In an on-stage demo at its annual I/O conference, Google CEO Sundar Pichai showed the audience what he claims is a real call between Google’s duplex technology and a hair salon.
The call was impressive in the sense that it highlighted how the technology is capable of capturing the many nuances of human speech.
Not only is the technology capable of incorporating subtle acknowledgements like “mmmhhmm” into a conversation, it is seemingly able to comprehend complex speech patterns.
The demonstration was the outcome of years of development and advances in the field of voice technology.
In its official post accompanying the on-stage demonstration, Google stated, “Google Duplex’s conversations sound natural thanks to advances in understanding, interacting, timing, and speaking”.
Despite it being an impressive advancement in the capabilities of technology to compute the English language, the online commentary in the immediate aftermath of the demonstration raised a number of important questions:
- Will the call handler be aware they’re talking to an automated agent?
- How will the technology be used?
- How consistent is the technology?
On the first point, Google’s hasn’t told us very much. In the post on its blog, it states, “We want to be clear about the intent of the call so businesses understand the context.
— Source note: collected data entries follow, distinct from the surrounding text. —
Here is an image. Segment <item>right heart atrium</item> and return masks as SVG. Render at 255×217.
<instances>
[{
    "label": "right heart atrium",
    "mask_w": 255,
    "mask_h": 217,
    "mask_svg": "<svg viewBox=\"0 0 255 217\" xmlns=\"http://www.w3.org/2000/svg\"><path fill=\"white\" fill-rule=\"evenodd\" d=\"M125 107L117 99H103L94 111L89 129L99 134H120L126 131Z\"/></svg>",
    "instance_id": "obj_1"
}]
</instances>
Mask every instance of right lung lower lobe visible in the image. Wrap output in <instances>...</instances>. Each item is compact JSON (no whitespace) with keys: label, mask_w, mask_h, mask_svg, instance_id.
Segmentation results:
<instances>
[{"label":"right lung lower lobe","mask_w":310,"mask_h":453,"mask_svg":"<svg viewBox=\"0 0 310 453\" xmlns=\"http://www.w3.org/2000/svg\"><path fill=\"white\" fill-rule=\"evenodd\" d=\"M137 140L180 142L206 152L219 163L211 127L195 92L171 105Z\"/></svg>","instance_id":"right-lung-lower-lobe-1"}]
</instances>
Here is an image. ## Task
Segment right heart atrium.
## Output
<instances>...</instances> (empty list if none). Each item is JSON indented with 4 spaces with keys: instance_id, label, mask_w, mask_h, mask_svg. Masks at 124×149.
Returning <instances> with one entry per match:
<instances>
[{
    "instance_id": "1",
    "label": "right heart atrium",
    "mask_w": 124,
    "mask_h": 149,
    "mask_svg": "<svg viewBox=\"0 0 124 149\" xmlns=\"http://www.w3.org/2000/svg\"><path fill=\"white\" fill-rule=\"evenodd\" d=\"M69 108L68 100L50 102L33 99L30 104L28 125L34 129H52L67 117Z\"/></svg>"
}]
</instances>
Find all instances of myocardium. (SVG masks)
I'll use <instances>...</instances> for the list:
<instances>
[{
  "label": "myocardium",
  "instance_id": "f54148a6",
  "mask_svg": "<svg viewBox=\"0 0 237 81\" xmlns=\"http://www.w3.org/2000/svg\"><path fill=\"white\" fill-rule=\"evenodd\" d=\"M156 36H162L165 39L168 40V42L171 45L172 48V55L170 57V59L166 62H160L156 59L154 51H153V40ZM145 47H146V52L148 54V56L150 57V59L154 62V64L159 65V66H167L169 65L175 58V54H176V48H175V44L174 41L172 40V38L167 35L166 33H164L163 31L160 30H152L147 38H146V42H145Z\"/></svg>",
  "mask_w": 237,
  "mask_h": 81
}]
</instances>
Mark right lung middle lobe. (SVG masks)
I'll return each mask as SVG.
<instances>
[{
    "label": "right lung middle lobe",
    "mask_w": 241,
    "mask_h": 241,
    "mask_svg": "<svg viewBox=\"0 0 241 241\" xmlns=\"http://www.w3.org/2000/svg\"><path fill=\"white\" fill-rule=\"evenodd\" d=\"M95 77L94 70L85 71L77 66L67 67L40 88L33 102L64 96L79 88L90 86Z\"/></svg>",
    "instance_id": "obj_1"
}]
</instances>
We’ll be experimenting with the right approach over the coming months”.
Its lack of explanation around this point is particularly surprising considering the amount of scrutiny big tech has been under in the last few months around its approach to user consent and privacy.
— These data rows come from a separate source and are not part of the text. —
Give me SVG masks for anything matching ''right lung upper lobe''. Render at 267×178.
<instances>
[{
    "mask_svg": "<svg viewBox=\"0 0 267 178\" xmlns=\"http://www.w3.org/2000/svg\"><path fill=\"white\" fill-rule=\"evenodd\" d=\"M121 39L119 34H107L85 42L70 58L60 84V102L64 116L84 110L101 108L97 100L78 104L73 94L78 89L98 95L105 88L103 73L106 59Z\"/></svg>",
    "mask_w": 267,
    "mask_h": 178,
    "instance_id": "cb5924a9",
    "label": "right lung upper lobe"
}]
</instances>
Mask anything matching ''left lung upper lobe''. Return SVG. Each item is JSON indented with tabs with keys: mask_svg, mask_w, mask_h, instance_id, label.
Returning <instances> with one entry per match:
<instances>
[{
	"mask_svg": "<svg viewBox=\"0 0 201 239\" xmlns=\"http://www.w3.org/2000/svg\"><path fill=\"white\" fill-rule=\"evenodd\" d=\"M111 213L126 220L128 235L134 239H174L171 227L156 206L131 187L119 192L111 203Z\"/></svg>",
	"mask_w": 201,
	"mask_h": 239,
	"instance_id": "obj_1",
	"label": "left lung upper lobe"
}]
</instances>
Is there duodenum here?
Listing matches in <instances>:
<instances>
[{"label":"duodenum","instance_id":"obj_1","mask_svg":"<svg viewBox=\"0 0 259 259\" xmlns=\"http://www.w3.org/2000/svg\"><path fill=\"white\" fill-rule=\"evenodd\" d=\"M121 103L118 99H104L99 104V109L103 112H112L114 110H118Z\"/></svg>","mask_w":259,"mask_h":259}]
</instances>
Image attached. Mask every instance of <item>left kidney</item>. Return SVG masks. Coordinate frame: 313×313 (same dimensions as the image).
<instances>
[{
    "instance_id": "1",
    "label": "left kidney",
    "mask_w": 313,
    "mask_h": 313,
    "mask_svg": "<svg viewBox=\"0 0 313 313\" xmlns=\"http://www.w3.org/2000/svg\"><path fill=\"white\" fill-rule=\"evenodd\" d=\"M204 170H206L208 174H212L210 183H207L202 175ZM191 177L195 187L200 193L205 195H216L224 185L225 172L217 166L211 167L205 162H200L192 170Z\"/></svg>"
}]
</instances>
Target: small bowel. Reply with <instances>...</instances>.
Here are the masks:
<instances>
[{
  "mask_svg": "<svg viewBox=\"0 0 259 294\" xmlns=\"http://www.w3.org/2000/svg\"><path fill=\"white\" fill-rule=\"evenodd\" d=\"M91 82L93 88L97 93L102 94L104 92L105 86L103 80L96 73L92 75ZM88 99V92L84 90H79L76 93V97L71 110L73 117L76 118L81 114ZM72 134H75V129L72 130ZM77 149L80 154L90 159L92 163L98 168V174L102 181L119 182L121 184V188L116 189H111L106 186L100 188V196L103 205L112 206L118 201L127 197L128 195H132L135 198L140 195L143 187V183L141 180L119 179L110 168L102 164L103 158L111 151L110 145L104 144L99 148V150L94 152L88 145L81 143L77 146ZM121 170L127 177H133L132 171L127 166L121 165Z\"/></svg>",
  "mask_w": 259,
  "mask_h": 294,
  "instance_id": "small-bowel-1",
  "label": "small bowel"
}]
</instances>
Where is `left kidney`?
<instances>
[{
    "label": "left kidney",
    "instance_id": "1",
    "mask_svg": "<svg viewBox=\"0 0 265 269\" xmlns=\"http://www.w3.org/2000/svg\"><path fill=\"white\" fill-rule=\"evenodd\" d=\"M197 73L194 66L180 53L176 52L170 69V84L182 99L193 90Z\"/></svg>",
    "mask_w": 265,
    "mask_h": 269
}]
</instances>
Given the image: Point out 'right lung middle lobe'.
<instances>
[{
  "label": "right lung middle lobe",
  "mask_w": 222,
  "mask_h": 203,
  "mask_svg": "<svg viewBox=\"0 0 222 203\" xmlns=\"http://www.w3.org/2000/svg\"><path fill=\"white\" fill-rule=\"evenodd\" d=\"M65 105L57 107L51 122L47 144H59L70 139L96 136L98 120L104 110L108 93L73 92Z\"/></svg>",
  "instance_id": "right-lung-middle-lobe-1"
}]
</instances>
Moreover, coverage around Google I/O seems to have conveniently ignored issues that have dominated press headlines for months in favor of fawning over yet another technology that prioritizes convenience as its primary selling point.
On the second point, Google states, “The technology is directed towards completing specific tasks, such as scheduling certain types of appointments,” which perhaps signifies its use is highly dependent on context.
The post also makes it clear that the technology is “self-monitoring” i.e. if it can’t complete a task autonomously it will hand off to a human operator.
However, where’s there’s automation for the individual, there’s automation for the corporation.
Automated diallers are in widespread use in the commercial world and, according to the latest data, UK citizens receive upwards of 6 million calls daily about insurance, personal injury and other matters of high transactional value to corporations.
Email, at the time of its mainstream adoption, was widely recognized as a means to speed up communication and make our lives simpler.
Today, spam or automated messages account for 59 percent of email traffic worldwide (and the USA accounts for 12.8 percent of that total).
When technology geared around automation or convenience is developed, people have a tendency to think how they can use it rather than how it will be used against them.
On whether the technology will be consistent, it’s impossible to say without working with it in a real environment.
Apple’s digital assistant Siri was released amidst fanfare and high expectations back in 2011, however many commentators deem it has fallen short of the mark.
Whether Google Duplex represents another big promise or a meaningful development in voice technology is yet to be seen.